Indeks Harga Produsen, Penjualan Ritel, juga data Klaim Pengangguran dan Sentimen Konsumen termasuk di antara laporan yang akan dirilis pekan ini, jelang keputusan suku bunga Federal Reserve minggu depan.
“Perhatian investor sekarang tertuju pada pertemuan kebijakan Federal Reserve minggu depan di mana Federal Reserve juga akan merilis proyeksi pergerakan suku bunga hingga akhir tahun ini,” mengutip riset harian Tim Research Phillip Sekuritas.
Sentimen dari dalam negeri, Penjualan Eceran atau Ritel berhasil tumbuh positif pada Januari. Sebulan kemudian, Penjualan Ritel diperkirakan tumbuh makin tinggi.
Pada Januari, Penjualan Ritel yang dicerminkan dengan Indeks Penjualan Riil (IPR) berada di level 210,5. Naik 1,1% dibandingkan periode yang sama pada tahun lalu (year-on-year/yoy).
"Kinerja Penjualan Eceran tersebut ditopang oleh meningkatnya pertumbuhan penjualan pada Kelompok Perlengkapan Rumah Tangga Lainnya serta Kelompok Suku Cadang dan Aksesori, sementara Kelompok Peralatan Informasi dan Komunikasi mengalami perbaikan meski masih terkontraksi," sebut laporan Bank Indonesia, Kamis (14/3/2024).

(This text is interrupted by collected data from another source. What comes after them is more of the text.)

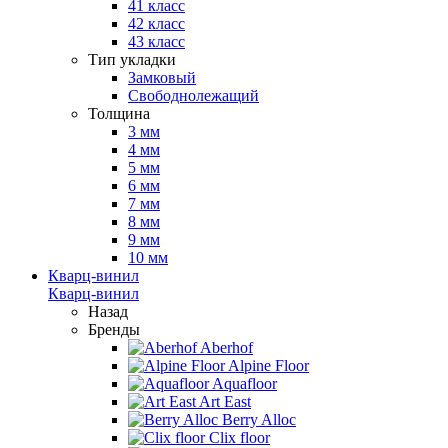
41 класс
42 класс
43 класс
Тип укладки
Замковый
Свободнолежащий
Толщина
3 мм
4 мм
5 мм
6 мм
7 мм
8 мм
9 мм
10 мм
Кварц-винил
Кварц-винил
Назад
Бренды
Aberhof
Alpine Floor
Aquafloor
Art East
Berry Alloc
Clix floor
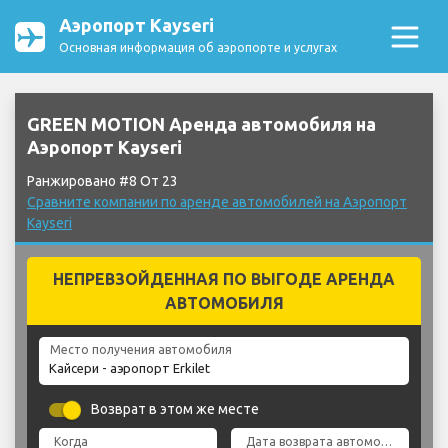
Аэропорт Kayseri
Основная информация об аэропорте и услугах
GREEN MOTION Аренда автомобиля на
Аэропорт Kayseri
Ранжировано #8 От 23
Сравните компании по аренде автомобилей на Аэропорт
Kayseri
НЕПРЕВЗОЙДЕННАЯ ПО ВЫГОДЕ АРЕНДА
АВТОМОБИЛЯ
Место получения автомобиля
Возврат в этом же месте
Когда
Дата возврата автомобиля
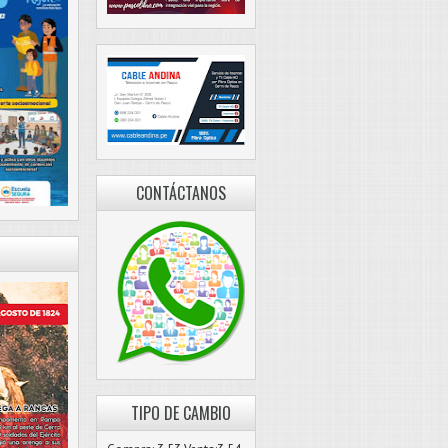
CONTÁCTANOS
TIPO DE CAMBIO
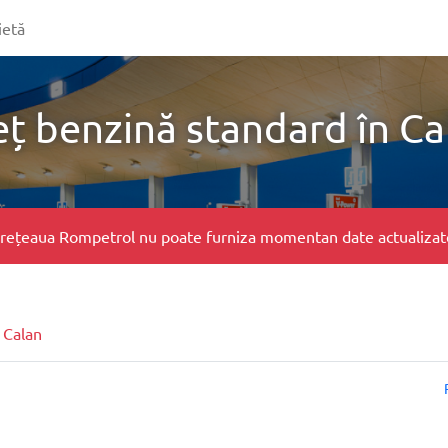
ietă
eț benzină standard în Ca
e, rețeaua Rompetrol nu poate furniza momentan date actualizate 
 Calan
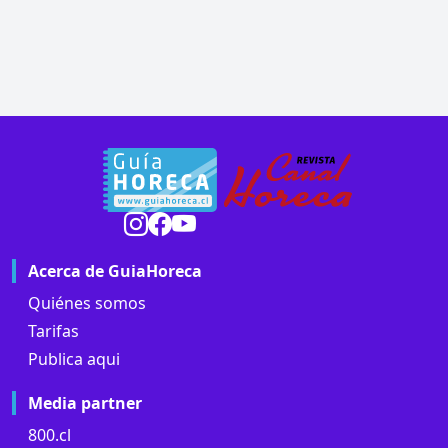
Acerca de GuiaHoreca
Quiénes somos
Tarifas
Publica aqui
Media partner
800.cl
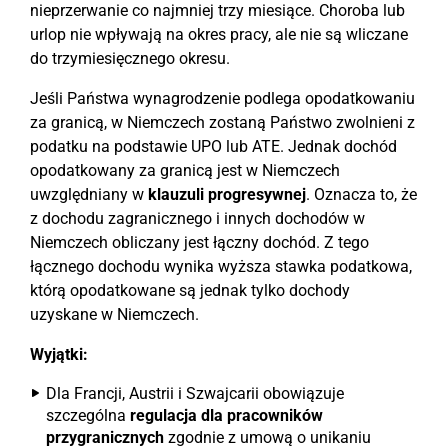
nieprzerwanie co najmniej trzy miesiące. Choroba lub
urlop nie wpływają na okres pracy, ale nie są wliczane
do trzymiesięcznego okresu.
Jeśli Państwa wynagrodzenie podlega opodatkowaniu
za granicą, w Niemczech zostaną Państwo zwolnieni z
podatku na podstawie UPO lub ATE. Jednak dochód
opodatkowany za granicą jest w Niemczech
uwzględniany w
klauzuli progresywnej
. Oznacza to, że
z dochodu zagranicznego i innych dochodów w
Niemczech obliczany jest łączny dochód. Z tego
łącznego dochodu wynika wyższa stawka podatkowa,
którą opodatkowane są jednak tylko dochody
uzyskane w Niemczech.
Wyjątki:
Dla Francji, Austrii i Szwajcarii obowiązuje
szczególna
regulacja dla pracowników
przygranicznych
zgodnie z umową o unikaniu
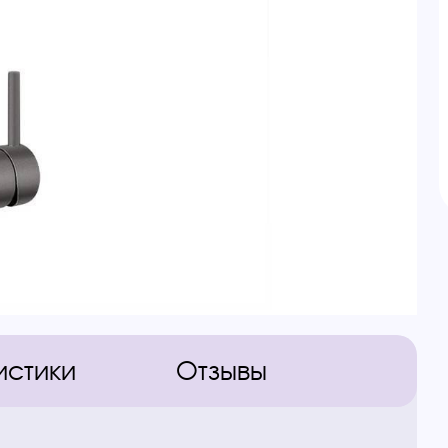
истики
Отзывы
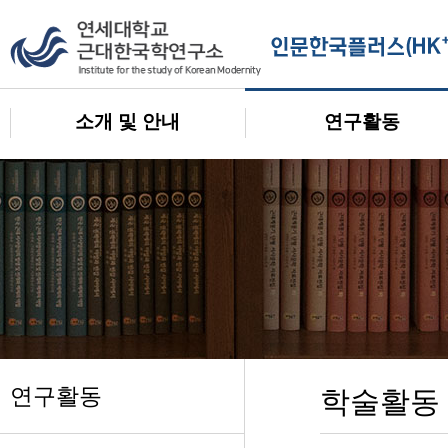
소개 및 안내
연구활동
연구활동
학술활동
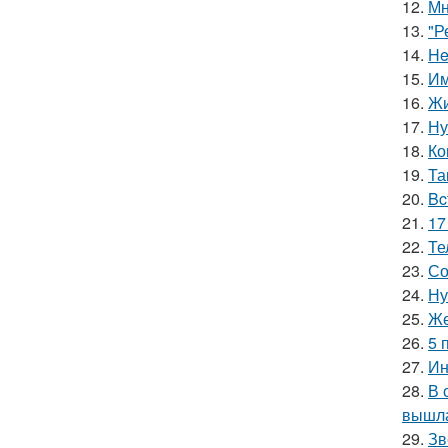
12.
Мн
13.
"Р
14.
He
15.
Им
16.
Жи
17.
Ну
18.
Ко
19.
Та
20.
Bc
21.
17
22.
Те
23.
Со
24.
Ну
25.
Же
26.
5 
27.
Ин
28.
В 
вышла
29.
Зв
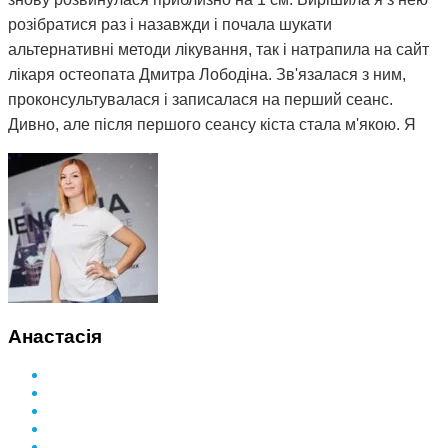
розібратися раз і назавжди і почала шукати
альтернативні методи лікування, так і натрапила на сайт
лікаря остеопата Дмитра Лободіна. Зв'язалася з ним,
проконсультувалася і записалася на перший сеанс.
Дивно, але після першого сеансу кіста стала м'якою. Я
почала відвідувати сеанси за призначенням Дмитра і
через 3 місяці вона повністю розсмокталася. Як це
працює, взагалі не розумію. Те, чого ліки не змогли
зробити за півтора року, зміг зробити Дмитро і за такий
невеликий термін. Лікар у поліклініці сказав, що мені
просто пощастило і я на досвідченого фахівця
натрапила. А ще кажуть, що здоров'я за гроші не купиш.
Я ось купила і спасибі за це вам Дмитро.
Анастасія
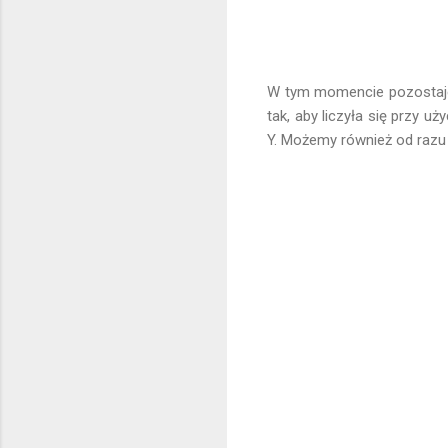
W tym momencie pozostaje t
tak, aby liczyła się przy u
Y. Możemy również od razu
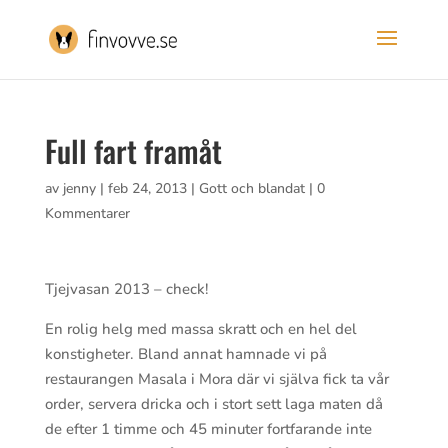
Full fart framåt
av
jenny
|
feb 24, 2013
|
Gott och blandat
|
0
Kommentarer
Tjejvasan 2013 – check!
En rolig helg med massa skratt och en hel del
konstigheter. Bland annat hamnade vi på
restaurangen Masala i Mora där vi själva fick ta vår
order, servera dricka och i stort sett laga maten då
de efter 1 timme och 45 minuter fortfarande inte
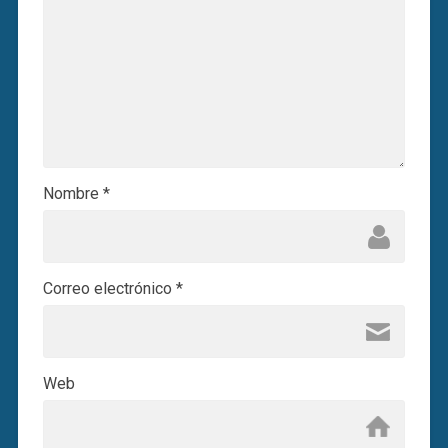
Nombre
*
Correo electrónico
*
Web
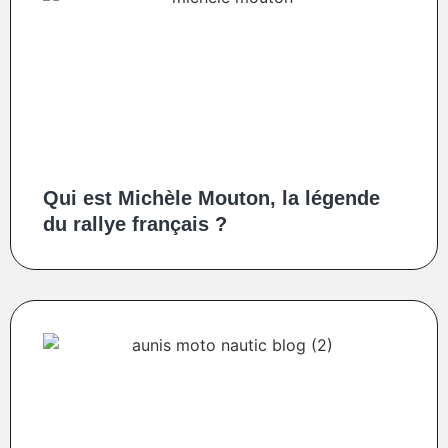
Qui est Michèle Mouton, la légende
du rallye français ?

Untuk Februari, BI memperkirakan IPR berada di 208,5. Tumbuh 3,6% yoy.
"Peningkatan tersebut didorong oleh meningkatnya pertumbuhan Kelompok Makanan, Minuman, dan Tembakau, serta membaiknya Kelompok Peralatan Informasi dan Komunikasi dan Kelompok Barang Budaya dan Rekreasi," lanjut laporan BI.